Do you remember mimeograph machines?  The smell?  How many of you did badly on algebra tests because you were high on mimeograph fumes?  For those from that era, the word “mimeograph” immediately connects with exactly what it was.  For others, not from that time, the word “mimeograph” has no connection with anything at all!  Mark’s Gospel (not originally printed on a mimeograph machine, by the way) uses a lot of language long separated from it’s original meaning.  Because of that, over time, some of the words and phrases have taken on new meanings that neither Mark nor Jesus ever intended.  

One of those is the idea that God must demand suffering as “satisfaction” for humanity’s sin.  That didn't originate with either Mark or Jesus.  It was an idea, created in the middle ages, because it seemed to make sense in that time.  Back then an insulted knight would throw down their gauntlet and “demand satisfaction!”  Human sin began to be seen as an offense to God’s honor and therefore God must “demand satisfaction” through suffering.  It made sense to the knights.  It’s just not what either Jesus or Mark meant.  
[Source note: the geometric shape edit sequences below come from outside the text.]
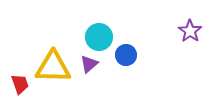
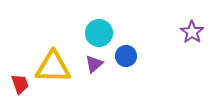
purple star: moved 2 px right, 1 px down
cyan circle: moved 4 px up
blue circle: moved 1 px down
purple triangle: moved 5 px right
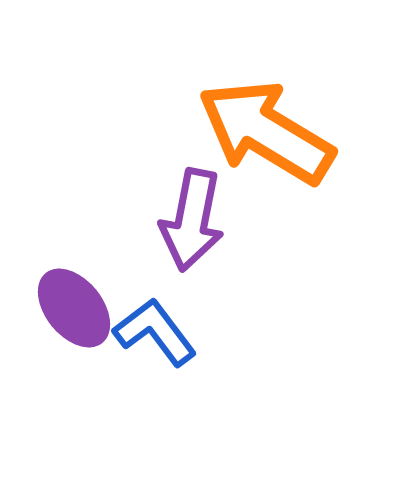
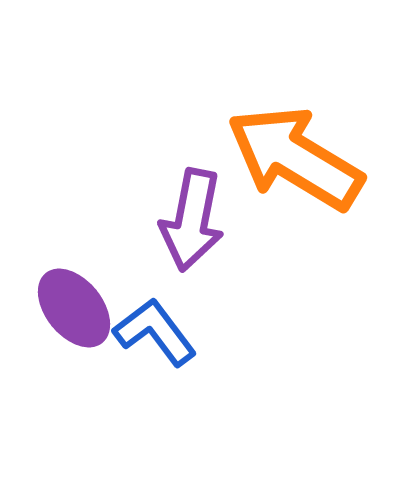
orange arrow: moved 29 px right, 26 px down
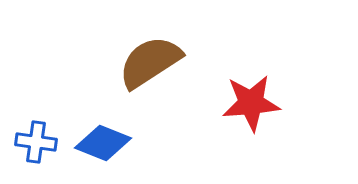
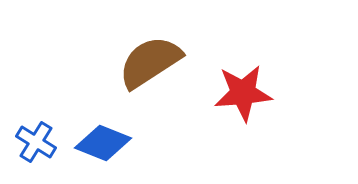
red star: moved 8 px left, 10 px up
blue cross: rotated 24 degrees clockwise
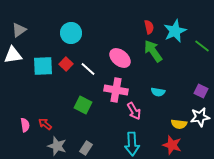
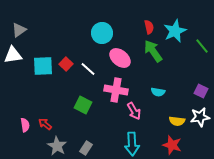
cyan circle: moved 31 px right
green line: rotated 14 degrees clockwise
yellow semicircle: moved 2 px left, 3 px up
gray star: rotated 12 degrees clockwise
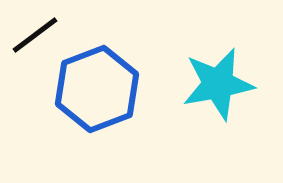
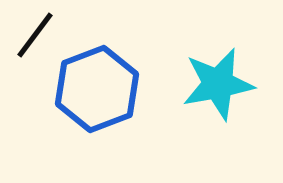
black line: rotated 16 degrees counterclockwise
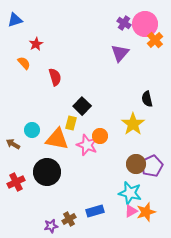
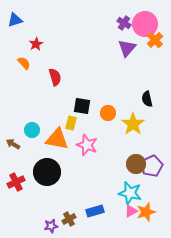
purple triangle: moved 7 px right, 5 px up
black square: rotated 36 degrees counterclockwise
orange circle: moved 8 px right, 23 px up
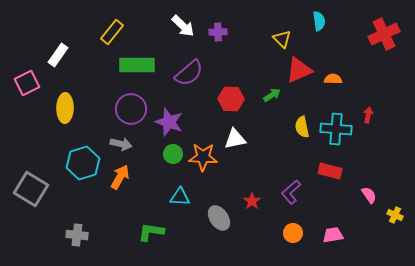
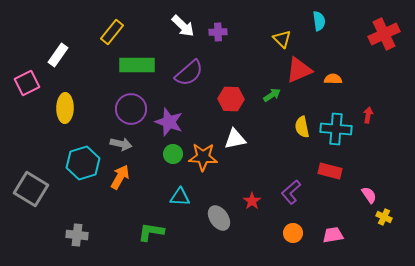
yellow cross: moved 11 px left, 2 px down
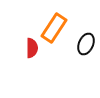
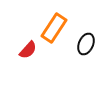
red semicircle: moved 4 px left, 2 px down; rotated 42 degrees clockwise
Jesus’ prediction that he would suffer, was not about God demanding suffering in payment for our sin.  That prediction was simply an acknowledgement that if Jesus was going to follow God’s call and confront the exploitive, violent powers of Rome… that was going to inevitably lead to his suffering.  He was planning to take on an Empire!  Taking on empires always hurts… a lot.

Another thing that’s gotten lost over the years, like kids knowing how to use a rotary phone, is what Jesus meant when he talked about "elders, chief priests and scribes".  Some now read that as Jesus attacking Judaism.  But for Mark, “elders, chief priests and scribes” was code for Roman collaborators.  Jesus never had an issue with Judaism.  He was Jewish after all!  But he had serious issues with folks who championed their religion one minute and then in the next minute, used Roman violence and corruption to make a themselves very rich and powerful at the expense of the poor and most vulnerable… something opposed over and over again in their religion.  
  
And then there’s Satan!  As confusing to many, as texting with thumbs is to me, Satan is that red guy with horns and a pitchfork, right?  Well, in reality, that idea of a personalized character with the proper name of “Satan” didn’t show up for well over a thousand years after Jesus was around.  In Jesus’ day, “a satan” was a job, NOT a red guy with horns.  A satan was someone who administered a test of morals and character.  When you came to a place in your life where you needed to choose which way to go… someone would inevitably offer you the choice.  Would you choose to go God’s way or a different way?  This week, Peter gave the test… Peter played the satan... and the test was HOW would Jesus be the Son of God.  Would Jesus confront the powers of the Roman Empire and their collaborators in God’s way... in other words, directly but non-violently, confronting their injustice and corruption and calling them, like the prophets before him, to return to God’s way of living?  OR would Jesus do it another way?  You see, Peter and almost the entire population of Israel at the time, thought the Messiah would usher in God’s Kingdom a different way… they would raise an army… fight a holy war… defeat the Romans, throw Herod off the throne and rule with strength and might like King David did back in the glory days!  He'd make Israel great again!  But going to Jerusalem unarmed, without an army? That'll just get you killed.  

The test Peter administered to Jesus all those years ago is the same test we are being given today.  Like Jesus, we too are being called to usher in God’s Kingdom… to work at changing the world.  Now like then, suffering happens today for those who work for God’s Kingdom, not because God demands satisfaction for our sins, but because confronting violence, injustice, racism, sexism and all the other isms that make up the brokenness of our status quo world, will run us directly into very angry people and seemingly immovable systems who do NOT want their world to change.  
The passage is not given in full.